Perspektif Islam dalam Menyikapi Mitos dan Hantu di Tanah Jawa
Memahami alam metafisik hanya dengan pengalaman spiritual menjadikan manusia rawan tersesat dan diganggu oleh jin, karena cara terbaik untuk memahami alam metafisik hanyalah melalui Al-Qur’an.
Mitos tercipta agar menciptakan rasa takut, dan kondisi jiwa yang takut muncul karena ada perubahan rasa. Hal ini dipengaruhi oleh tiga kondisi jiwa yang saling berhubungan, yaitu id (insting), ego (kondisi realistis), dan superego (pengontrol).
Fenomena yang sering terjadi adalah insting seseorang lebih dominan dari kondisi realistis yang mengakibatkan fungsi superego berkurang. Seperti firman Allah Swt. dalam Q.S. Al-Hajj ayat 53 yang artinya “Allah akan menjadikan waswas dan syubhat itu sebagai ujian bagi orang-orang munafik dan orang-orang kafir, agar kesesatan dan kejahatan mereka semakin bertambah.”
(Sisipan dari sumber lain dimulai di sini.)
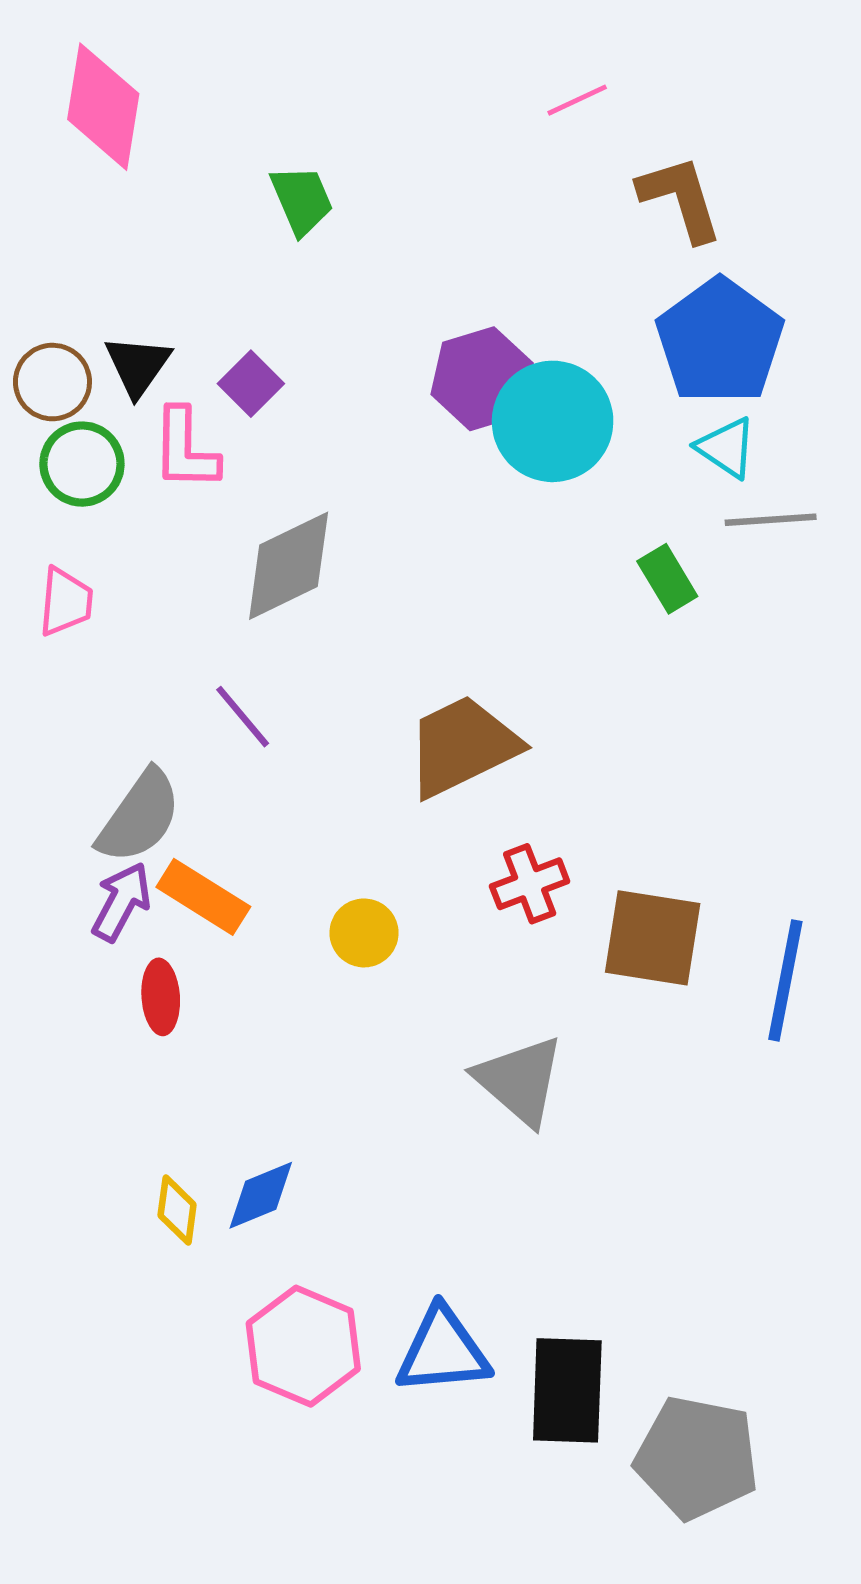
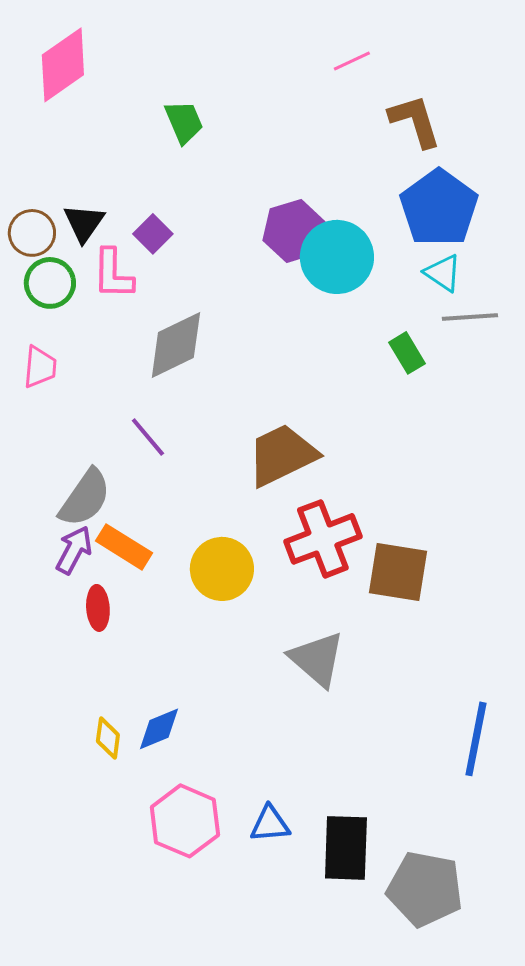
pink diamond: (103, 107) -> (63, 65), turned 46
red cross: (530, 884) -> (323, 539), size x1.6
yellow circle: (364, 933) -> (222, 569), size x1.5
blue line: (785, 980) -> (476, 739), moved
blue triangle: (443, 1351) -> (270, 824), size x0.7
Selain mitos, Ustaz Muhammad Faizar Hidayatullah, M.Pd. juga menjelaskan bahwa hantu adalah sebuah produk budaya yang mana sudah dikenal orang Jawa sejak berabad-abad yang lalu melalui pewayangan. Oleh karena itu, manusia tidak perlu takut dengan kehadiran mitos dan makhluk halus di tengah-tengah masyarakat karena kedudukan manusia tetap lebih tinggi dari keduanya.
Menurutnya, terdapat beberapa cara yang bisa dilakukan kaum muslim agak terhindar dari sihir dan buhul, di antaranya menjauhi perbuatan musyrik, rutin membaca Al-Qur’an, serta menghindari iri dengki dan penyakit hati lainnya.
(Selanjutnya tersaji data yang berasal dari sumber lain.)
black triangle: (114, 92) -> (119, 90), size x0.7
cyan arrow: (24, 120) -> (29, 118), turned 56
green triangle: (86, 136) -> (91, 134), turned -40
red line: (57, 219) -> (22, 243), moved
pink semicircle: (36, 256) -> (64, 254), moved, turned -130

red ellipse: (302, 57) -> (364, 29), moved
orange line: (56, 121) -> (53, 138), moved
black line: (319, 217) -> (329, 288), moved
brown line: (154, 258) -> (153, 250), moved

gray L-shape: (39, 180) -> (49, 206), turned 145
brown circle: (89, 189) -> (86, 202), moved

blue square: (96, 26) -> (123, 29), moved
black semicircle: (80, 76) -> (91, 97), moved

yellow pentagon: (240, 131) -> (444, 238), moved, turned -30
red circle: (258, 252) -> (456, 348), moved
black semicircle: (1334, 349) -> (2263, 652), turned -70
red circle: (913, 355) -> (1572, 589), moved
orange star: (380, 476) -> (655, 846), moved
Hal ini sesuai dengan firman Allah Swt. dalam Q.S. Fussilat ayat 22 yang artinya “Kamu tidak dapat bersembunyi dari kesaksian pendengaran, penglihatan, dan kulitmu terhadapmu, bahkan kamu mengira Allah tidak mengetahui banyak tentang apa yang kamu lakukan.”
Meskipun pada awalnya ilmu rukiah masih asing dan banyak diragukan di beberapa kalangan muslim, Ustaz Faizar yakin dan memperjuangkan ilmu ini agar dapat membantu orang-orang yang terkenal sihir dan buhul karena hal tersebut memang ada di sekitar manusia dan keberadaannya cukup kuat di Indonesia.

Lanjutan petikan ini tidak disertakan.